>>

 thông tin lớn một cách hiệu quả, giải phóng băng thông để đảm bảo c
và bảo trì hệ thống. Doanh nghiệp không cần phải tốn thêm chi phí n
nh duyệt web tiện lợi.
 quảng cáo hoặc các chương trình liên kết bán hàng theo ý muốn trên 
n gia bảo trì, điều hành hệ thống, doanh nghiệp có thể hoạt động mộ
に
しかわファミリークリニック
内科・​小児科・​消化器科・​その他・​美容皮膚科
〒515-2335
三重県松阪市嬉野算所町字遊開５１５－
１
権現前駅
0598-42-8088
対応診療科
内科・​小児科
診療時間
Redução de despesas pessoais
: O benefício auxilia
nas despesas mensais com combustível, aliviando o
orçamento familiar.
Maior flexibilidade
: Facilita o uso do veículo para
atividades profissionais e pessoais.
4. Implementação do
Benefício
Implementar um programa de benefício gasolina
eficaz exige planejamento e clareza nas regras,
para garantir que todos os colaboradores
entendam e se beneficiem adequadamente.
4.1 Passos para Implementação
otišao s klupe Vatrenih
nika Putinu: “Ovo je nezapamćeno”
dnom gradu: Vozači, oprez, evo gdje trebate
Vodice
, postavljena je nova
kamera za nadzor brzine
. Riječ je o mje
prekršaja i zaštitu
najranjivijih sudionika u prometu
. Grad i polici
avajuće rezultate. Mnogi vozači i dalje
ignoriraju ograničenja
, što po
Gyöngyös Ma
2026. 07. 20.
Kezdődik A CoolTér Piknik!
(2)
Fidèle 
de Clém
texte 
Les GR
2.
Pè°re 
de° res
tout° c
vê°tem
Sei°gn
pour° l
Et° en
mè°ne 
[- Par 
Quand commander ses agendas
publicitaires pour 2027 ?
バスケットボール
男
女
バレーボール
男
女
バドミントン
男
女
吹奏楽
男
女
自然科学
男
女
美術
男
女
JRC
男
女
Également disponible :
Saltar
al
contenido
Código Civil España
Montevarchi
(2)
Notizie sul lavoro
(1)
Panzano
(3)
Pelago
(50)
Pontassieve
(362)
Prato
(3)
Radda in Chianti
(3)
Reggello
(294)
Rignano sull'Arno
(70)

<<
>>

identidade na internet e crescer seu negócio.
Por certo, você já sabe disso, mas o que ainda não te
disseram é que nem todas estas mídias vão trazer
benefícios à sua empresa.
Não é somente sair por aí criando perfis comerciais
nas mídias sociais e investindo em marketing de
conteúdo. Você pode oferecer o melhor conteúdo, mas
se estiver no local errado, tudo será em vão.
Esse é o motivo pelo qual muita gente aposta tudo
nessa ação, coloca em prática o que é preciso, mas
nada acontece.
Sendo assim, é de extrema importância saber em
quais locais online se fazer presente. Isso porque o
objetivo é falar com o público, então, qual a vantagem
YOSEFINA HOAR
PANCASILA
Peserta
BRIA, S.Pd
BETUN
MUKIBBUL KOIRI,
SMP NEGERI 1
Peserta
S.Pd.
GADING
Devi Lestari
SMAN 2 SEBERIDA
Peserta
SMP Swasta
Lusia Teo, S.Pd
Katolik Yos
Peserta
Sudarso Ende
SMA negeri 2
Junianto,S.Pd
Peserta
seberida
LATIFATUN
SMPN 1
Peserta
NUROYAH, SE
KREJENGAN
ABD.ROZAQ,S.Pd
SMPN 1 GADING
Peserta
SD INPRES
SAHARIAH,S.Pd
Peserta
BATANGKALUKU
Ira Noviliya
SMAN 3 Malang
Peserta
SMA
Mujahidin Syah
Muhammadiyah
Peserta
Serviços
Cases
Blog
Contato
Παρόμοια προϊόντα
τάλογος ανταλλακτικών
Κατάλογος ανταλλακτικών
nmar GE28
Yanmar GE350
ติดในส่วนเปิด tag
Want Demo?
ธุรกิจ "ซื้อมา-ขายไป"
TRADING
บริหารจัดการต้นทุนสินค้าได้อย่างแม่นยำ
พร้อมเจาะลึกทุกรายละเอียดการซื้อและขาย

<<

- EXERCISE REQUIREMENTS: From the data above, output exactly the lines between the one containing "thông tin lớn" and the one containing "do veículo para", counting both of them.

- EXERCISE RESPONSE:
 thông tin lớn một cách hiệu quả, giải phóng băng thông để đảm bảo c
và bảo trì hệ thống. Doanh nghiệp không cần phải tốn thêm chi phí n
nh duyệt web tiện lợi.
 quảng cáo hoặc các chương trình liên kết bán hàng theo ý muốn trên 
n gia bảo trì, điều hành hệ thống, doanh nghiệp có thể hoạt động mộ
に
しかわファミリークリニック
内科・​小児科・​消化器科・​その他・​美容皮膚科
〒515-2335
三重県松阪市嬉野算所町字遊開５１５－
１
権現前駅
0598-42-8088
対応診療科
内科・​小児科
診療時間
Redução de despesas pessoais
: O benefício auxilia
nas despesas mensais com combustível, aliviando o
orçamento familiar.
Maior flexibilidade
: Facilita o uso do veículo para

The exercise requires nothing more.